However, rumors of a Cabinet reshuffle that would strengthen reformists have been swirling in Myanmar in recent days.

U Tin Aung Myint Oo is a graduate of the country's elite Defense Services Academy. He has been highly decorated and given the title Thiha Thura for his role in repulsing Communist Party of Burma troops in a major battle in 1988 when he was a deputy battalion commander.


He is one of two vice presidents, and was close to retired strongman Than Shwe. In 1997, he was promoted to Secretary-1 of the former junta, and chaired a trade council that had a key role in determining economic policy under the old regime. This enabled him to build ties with a handful of Myanmar's extremely wealthy businessmen.

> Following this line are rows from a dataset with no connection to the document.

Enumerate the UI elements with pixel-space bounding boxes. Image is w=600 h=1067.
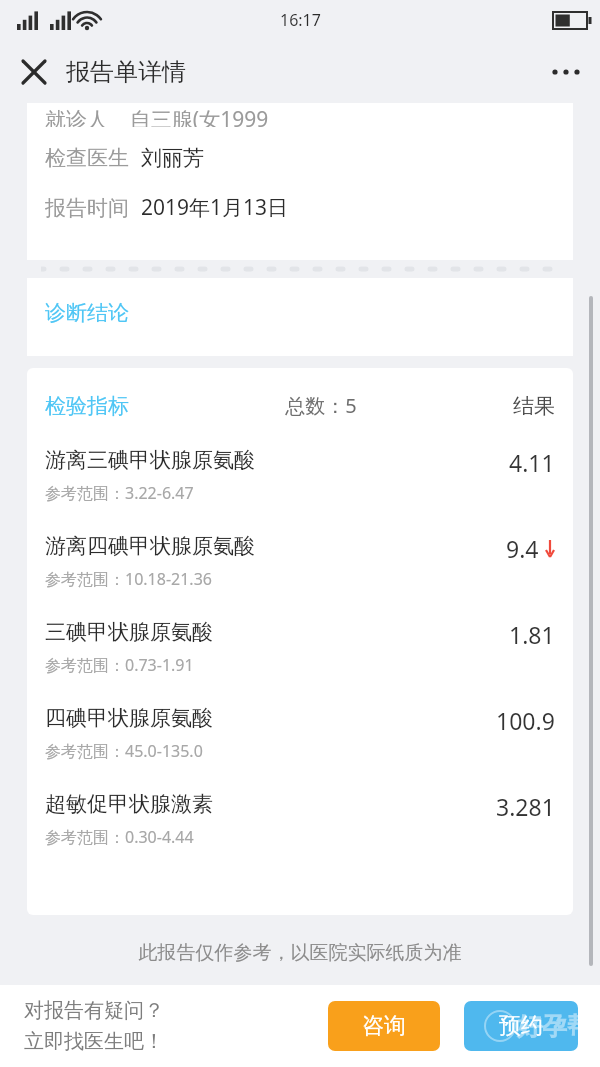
staticText: 参考范围：0.30-4.44 xyxy=(45,826,194,848)
staticText: 诊断结论 xyxy=(45,300,129,326)
staticText: 2019年1月13日 xyxy=(141,193,289,222)
button[interactable]: 超敏促甲状腺激素 xyxy=(27,789,573,875)
staticText: 检验指标 xyxy=(45,393,129,419)
staticText: 报告单详情 xyxy=(66,57,186,87)
staticText: 就诊人 自三腺(女1999 xyxy=(45,105,269,127)
staticText: 参考范围：0.73-1.91 xyxy=(45,654,194,676)
button[interactable]: 游离四碘甲状腺原氨酸 xyxy=(27,531,573,617)
staticText: 游离四碘甲状腺原氨酸 xyxy=(45,533,255,559)
staticText: 此报告仅作参考，以医院实际纸质为准 xyxy=(27,941,573,965)
staticText: 检查医生 xyxy=(45,145,129,171)
staticText: 1.81 xyxy=(509,619,555,650)
button[interactable]: More options xyxy=(540,46,592,98)
staticText: 对报告有疑问？ xyxy=(24,998,164,1023)
staticText: 参考范围：3.22-6.47 xyxy=(45,482,194,504)
staticText: 9.4 xyxy=(506,533,539,564)
staticText: 16:17 xyxy=(280,9,321,31)
staticText: 超敏促甲状腺激素 xyxy=(45,791,213,817)
staticText: 参考范围：10.18-21.36 xyxy=(45,568,212,590)
button[interactable]: 咨询 xyxy=(328,1001,440,1051)
staticText: 4.11 xyxy=(509,447,555,478)
staticText: 游离三碘甲状腺原氨酸 xyxy=(45,447,255,473)
staticText: 3.281 xyxy=(496,791,555,822)
button[interactable]: 四碘甲状腺原氨酸 xyxy=(27,703,573,789)
staticText: 四碘甲状腺原氨酸 xyxy=(45,705,213,731)
staticText: 结果 xyxy=(513,393,555,419)
staticText: 总数：5 xyxy=(129,392,513,419)
staticText: 咨询 xyxy=(362,1012,406,1040)
button[interactable]: 三碘甲状腺原氨酸 xyxy=(27,617,573,703)
button[interactable]: 预约 xyxy=(464,1001,578,1051)
button[interactable]: 游离三碘甲状腺原氨酸 xyxy=(27,445,573,531)
button[interactable]: Close xyxy=(10,48,58,96)
staticText: 报告时间 xyxy=(45,195,129,221)
staticText: 刘丽芳 xyxy=(141,145,204,171)
staticText: 三碘甲状腺原氨酸 xyxy=(45,619,213,645)
staticText: 100.9 xyxy=(496,705,555,736)
staticText: 立即找医生吧！ xyxy=(24,1029,164,1054)
staticText: 好孕帮 xyxy=(517,1011,592,1042)
staticText: 参考范围：45.0-135.0 xyxy=(45,740,203,762)
staticText: 预约 xyxy=(499,1012,543,1040)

He is considered a leader of a hardline group in the government which is opposed to the sweeping liberal reforms of President Thein Sein.

But momentum for the reforms has been building up, and liberals led by President Thein Sein and Speaker of Parliament Thura Shwe Mann, a former general with close ties to army chief Min Aung Hlaing, appear to be in the driver's seat.

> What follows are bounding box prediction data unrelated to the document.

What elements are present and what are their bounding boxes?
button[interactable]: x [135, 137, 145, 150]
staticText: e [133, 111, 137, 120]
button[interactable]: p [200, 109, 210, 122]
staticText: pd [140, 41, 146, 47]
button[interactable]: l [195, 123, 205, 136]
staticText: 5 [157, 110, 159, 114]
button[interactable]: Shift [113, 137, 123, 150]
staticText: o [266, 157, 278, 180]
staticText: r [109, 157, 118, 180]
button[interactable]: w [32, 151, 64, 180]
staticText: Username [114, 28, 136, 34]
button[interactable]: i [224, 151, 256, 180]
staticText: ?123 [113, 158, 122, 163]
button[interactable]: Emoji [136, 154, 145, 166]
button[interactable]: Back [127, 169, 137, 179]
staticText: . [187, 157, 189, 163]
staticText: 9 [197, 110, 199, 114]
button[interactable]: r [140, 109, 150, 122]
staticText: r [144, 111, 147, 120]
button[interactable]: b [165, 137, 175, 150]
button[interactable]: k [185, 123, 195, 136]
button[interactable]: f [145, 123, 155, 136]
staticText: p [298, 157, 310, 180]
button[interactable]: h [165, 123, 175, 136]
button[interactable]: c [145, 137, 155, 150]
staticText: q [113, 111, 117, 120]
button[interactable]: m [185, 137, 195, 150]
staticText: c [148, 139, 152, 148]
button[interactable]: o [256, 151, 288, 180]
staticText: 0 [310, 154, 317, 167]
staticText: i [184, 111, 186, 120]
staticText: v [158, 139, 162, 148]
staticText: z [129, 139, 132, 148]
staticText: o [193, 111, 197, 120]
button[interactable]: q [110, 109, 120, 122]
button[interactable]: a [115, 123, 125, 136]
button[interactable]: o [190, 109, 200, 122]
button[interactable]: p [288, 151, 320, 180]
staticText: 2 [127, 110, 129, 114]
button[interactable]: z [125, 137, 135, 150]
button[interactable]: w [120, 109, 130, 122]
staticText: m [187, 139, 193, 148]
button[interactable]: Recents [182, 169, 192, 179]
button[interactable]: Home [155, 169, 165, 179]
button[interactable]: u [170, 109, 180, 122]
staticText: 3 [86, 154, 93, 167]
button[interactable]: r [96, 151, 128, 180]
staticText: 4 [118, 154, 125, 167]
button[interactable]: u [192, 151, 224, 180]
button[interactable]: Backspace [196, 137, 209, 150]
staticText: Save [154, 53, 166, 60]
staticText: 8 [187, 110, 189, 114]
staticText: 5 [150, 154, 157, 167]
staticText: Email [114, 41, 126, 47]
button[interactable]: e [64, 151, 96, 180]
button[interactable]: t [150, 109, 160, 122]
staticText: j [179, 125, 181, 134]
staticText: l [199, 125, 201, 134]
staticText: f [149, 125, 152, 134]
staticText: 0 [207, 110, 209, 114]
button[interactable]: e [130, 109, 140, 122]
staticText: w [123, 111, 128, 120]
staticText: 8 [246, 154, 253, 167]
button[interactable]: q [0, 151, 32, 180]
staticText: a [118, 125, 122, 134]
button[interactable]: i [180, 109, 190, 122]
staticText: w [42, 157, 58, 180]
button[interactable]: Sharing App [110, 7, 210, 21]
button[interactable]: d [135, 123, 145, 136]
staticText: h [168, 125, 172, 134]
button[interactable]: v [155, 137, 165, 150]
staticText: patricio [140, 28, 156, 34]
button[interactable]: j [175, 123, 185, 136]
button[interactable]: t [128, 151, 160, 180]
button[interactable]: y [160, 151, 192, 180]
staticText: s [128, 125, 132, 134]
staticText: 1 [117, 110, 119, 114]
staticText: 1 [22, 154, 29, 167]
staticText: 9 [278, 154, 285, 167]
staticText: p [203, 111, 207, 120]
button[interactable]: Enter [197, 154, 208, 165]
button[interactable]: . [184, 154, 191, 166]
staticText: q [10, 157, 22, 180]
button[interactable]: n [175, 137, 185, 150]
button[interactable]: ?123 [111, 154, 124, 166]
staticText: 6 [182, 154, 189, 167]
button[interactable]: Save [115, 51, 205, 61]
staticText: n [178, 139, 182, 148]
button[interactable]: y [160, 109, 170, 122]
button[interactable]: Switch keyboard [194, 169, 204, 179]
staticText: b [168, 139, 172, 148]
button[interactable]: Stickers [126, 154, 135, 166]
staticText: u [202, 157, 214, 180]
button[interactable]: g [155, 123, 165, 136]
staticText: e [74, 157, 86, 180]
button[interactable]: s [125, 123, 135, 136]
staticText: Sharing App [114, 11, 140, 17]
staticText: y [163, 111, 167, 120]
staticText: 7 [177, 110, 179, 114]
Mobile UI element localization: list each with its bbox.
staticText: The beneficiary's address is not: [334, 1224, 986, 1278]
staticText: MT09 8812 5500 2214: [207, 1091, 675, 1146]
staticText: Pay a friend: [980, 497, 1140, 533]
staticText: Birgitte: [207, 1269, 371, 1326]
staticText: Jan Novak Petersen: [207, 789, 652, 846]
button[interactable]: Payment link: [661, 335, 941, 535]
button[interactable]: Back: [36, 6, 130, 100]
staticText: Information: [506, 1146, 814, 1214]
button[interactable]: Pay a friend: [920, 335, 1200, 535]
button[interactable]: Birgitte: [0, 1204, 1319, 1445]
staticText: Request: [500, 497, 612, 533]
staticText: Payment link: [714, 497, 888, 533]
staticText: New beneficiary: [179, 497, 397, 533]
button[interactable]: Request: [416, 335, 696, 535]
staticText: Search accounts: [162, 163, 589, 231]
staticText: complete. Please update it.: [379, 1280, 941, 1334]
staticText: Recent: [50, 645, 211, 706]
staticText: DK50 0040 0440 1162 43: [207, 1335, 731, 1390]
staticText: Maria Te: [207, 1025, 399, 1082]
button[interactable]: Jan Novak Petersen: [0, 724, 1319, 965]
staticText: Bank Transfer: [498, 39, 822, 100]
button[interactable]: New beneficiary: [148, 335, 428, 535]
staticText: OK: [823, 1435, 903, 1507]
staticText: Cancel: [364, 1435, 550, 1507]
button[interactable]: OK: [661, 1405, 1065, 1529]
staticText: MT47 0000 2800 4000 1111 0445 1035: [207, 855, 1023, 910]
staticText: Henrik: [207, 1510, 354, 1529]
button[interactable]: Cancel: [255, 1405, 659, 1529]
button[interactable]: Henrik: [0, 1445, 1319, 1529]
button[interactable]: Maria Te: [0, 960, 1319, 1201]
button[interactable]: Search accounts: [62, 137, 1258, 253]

A slew of international sanctions were lifted or suspended in recent weeks. The United States has upgraded long-curtailed diplomatic relations by appointing an ambassador to Myanmar. The European Union has opened an office in Myanmar. The World Bank is returning to the country, with the Asian Development Bank following suit.

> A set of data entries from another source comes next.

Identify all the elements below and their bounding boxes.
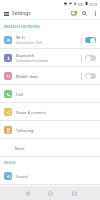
staticText: Settings [12,10,31,17]
button[interactable]: More options [90,7,100,20]
button[interactable]: Wi-Fi [0,31,100,49]
staticText: Wi-Fi [16,35,25,40]
button[interactable]: Mobile data [0,67,100,85]
staticText: More [15,146,25,151]
button[interactable]: Bluetooth [0,49,100,67]
button[interactable]: Recent apps [62,186,86,200]
button[interactable]: Toggle off [85,55,96,61]
button[interactable]: Call [0,85,100,103]
button[interactable]: Back [16,186,38,200]
button[interactable]: Cast [69,7,79,20]
staticText: Sound [16,174,28,179]
staticText: Bluetooth [16,53,35,58]
staticText: Call [16,92,23,97]
staticText: Share & connect [16,110,46,115]
staticText: Connected to 'Tecfi' [16,41,43,45]
staticText: DEVICE [4,161,17,165]
staticText: Connection not allowed [16,59,49,63]
button[interactable]: Toggle on [85,37,96,43]
button[interactable]: More [0,139,100,157]
button[interactable]: Toggle off [85,73,96,79]
button[interactable]: Tethering [0,121,100,139]
staticText: 16% [77,2,84,6]
staticText: 23:33 [89,2,98,6]
staticText: Mobile data [16,74,38,79]
button[interactable]: Sound [0,167,100,185]
button[interactable]: Search [79,7,90,20]
button[interactable]: Home [38,186,62,200]
button[interactable]: Navigation menu [0,7,12,20]
staticText: WIRELESS NETWORKS [4,25,41,29]
staticText: Tethering [16,128,34,133]
button[interactable]: Share & connect [0,103,100,121]
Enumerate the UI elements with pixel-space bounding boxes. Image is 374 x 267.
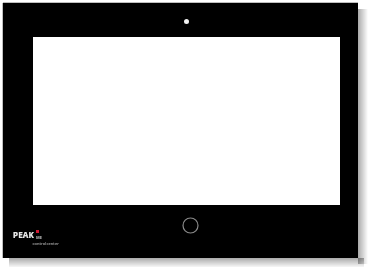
staticText: controlcenter [13, 241, 59, 246]
staticText: PEAK [13, 229, 35, 240]
staticText: ME [36, 235, 43, 240]
button[interactable]: Home [182, 217, 199, 234]
other: Front camera [184, 19, 189, 24]
button[interactable]: PEAK [13, 229, 61, 246]
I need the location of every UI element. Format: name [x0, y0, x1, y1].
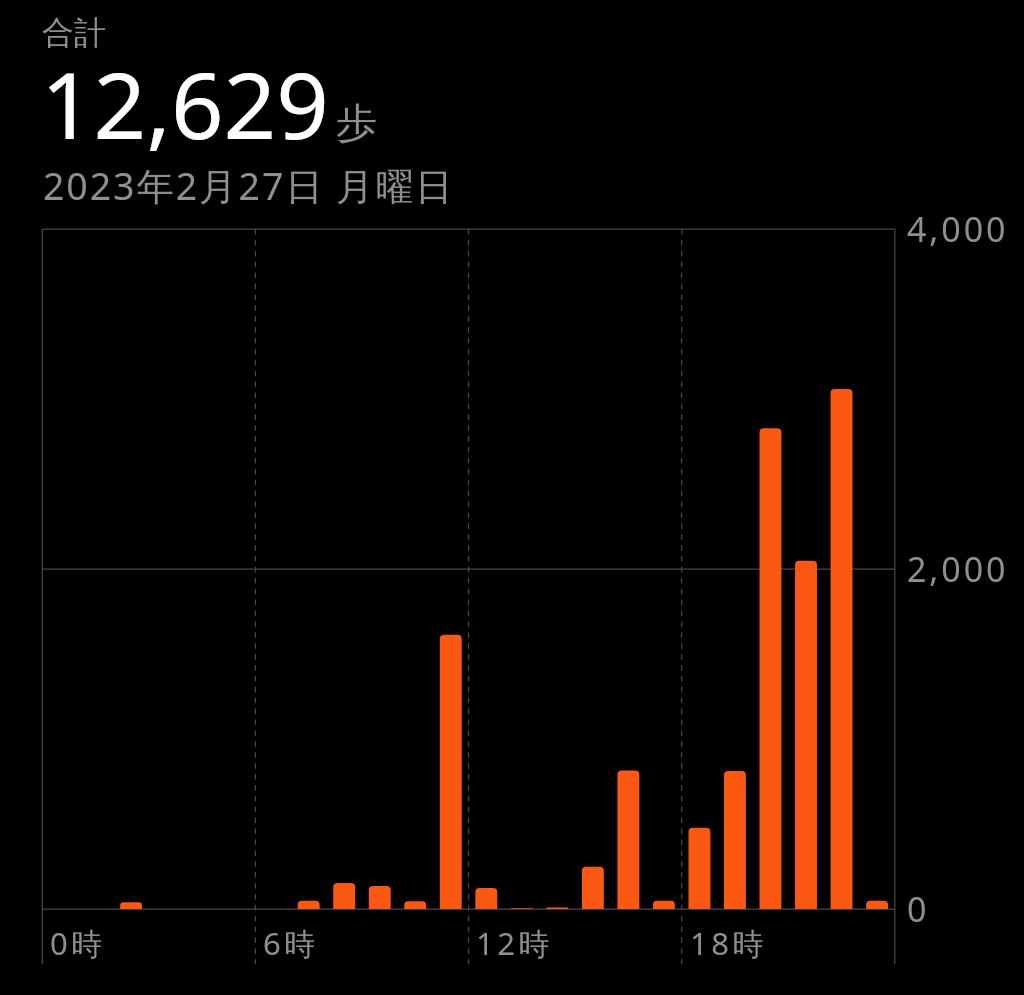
button[interactable]: 10時 45歩: [398, 229, 434, 909]
staticText: 12,629: [41, 41, 329, 166]
button[interactable]: 14時 9歩: [540, 229, 576, 909]
button[interactable]: 0時 0歩: [42, 229, 78, 909]
button[interactable]: 9時 136歩: [362, 229, 398, 909]
button[interactable]: 11時 1613歩: [433, 229, 469, 909]
staticText: 4,000: [907, 206, 1009, 252]
button[interactable]: 5時 0歩: [220, 229, 256, 909]
staticText: 12時: [476, 922, 553, 964]
button[interactable]: 2時 39歩: [113, 229, 149, 909]
button[interactable]: 17時 49歩: [646, 229, 682, 909]
button[interactable]: 8時 153歩: [326, 229, 362, 909]
staticText: 0: [907, 886, 930, 932]
button[interactable]: 23時 49歩: [859, 229, 895, 909]
button[interactable]: 3時 0歩: [149, 229, 185, 909]
staticText: 合計: [42, 13, 106, 53]
button[interactable]: 20時 2828歩: [753, 229, 789, 909]
button[interactable]: 12時 123歩: [469, 229, 505, 909]
button[interactable]: 7時 49歩: [291, 229, 327, 909]
button[interactable]: 6時 0歩: [255, 229, 291, 909]
button[interactable]: 19時 812歩: [717, 229, 753, 909]
button[interactable]: 21時 2048歩: [788, 229, 824, 909]
button[interactable]: 16時 815歩: [611, 229, 647, 909]
staticText: 0時: [50, 922, 106, 964]
staticText: 18時: [690, 922, 767, 964]
staticText: 2,000: [907, 546, 1009, 592]
button[interactable]: 1時 0歩: [78, 229, 114, 909]
button[interactable]: 4時 0歩: [184, 229, 220, 909]
button[interactable]: 15時 249歩: [575, 229, 611, 909]
button[interactable]: 13時 4歩: [504, 229, 540, 909]
staticText: 6時: [263, 922, 319, 964]
button[interactable]: 22時 3059歩: [824, 229, 860, 909]
staticText: 2023年2月27日 月曜日: [43, 160, 455, 211]
staticText: 歩: [336, 98, 377, 150]
button[interactable]: 18時 478歩: [682, 229, 718, 909]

When President Thein Sein visited Japan last month, the first trip by a Myanmar head of state in 28 years, he managed to get US$3.7 billion in loans and interest to his country written off, and also secured promises of resumed aid.

Investors are pouring into Yangon. Parliament's agenda is crammed with new laws needed urgently to modernize the legislative framework to bring it in line with ASEAN and international standards.

With reforms seemingly unstoppable as long as the army does not interfere, more are likely to join the bandwagon rather than oppose them, analysts say. The ruling Union Solidarity and Development Party got a rude shock when the opposition National League for Democracy (NLD) swept 43 out of 45 contested Parliament seats in historic by-elections held on April 1.

These included a seat in the capital, Naypyidaw, held by U Tin Aung Myint Oo until he resigned from it last year to assume his duties as vice president. The seat was subsequently won by hip-hop star Zeyar Thaw, who had once been a political prisoner and contested the seat as a rank outsider.

Pro-democracy leader Aung San Suu Kyi and fellow NLD members were sworn in as Members of Parliament last week, ending a boycott following a dispute over the phrasing of the oath of office.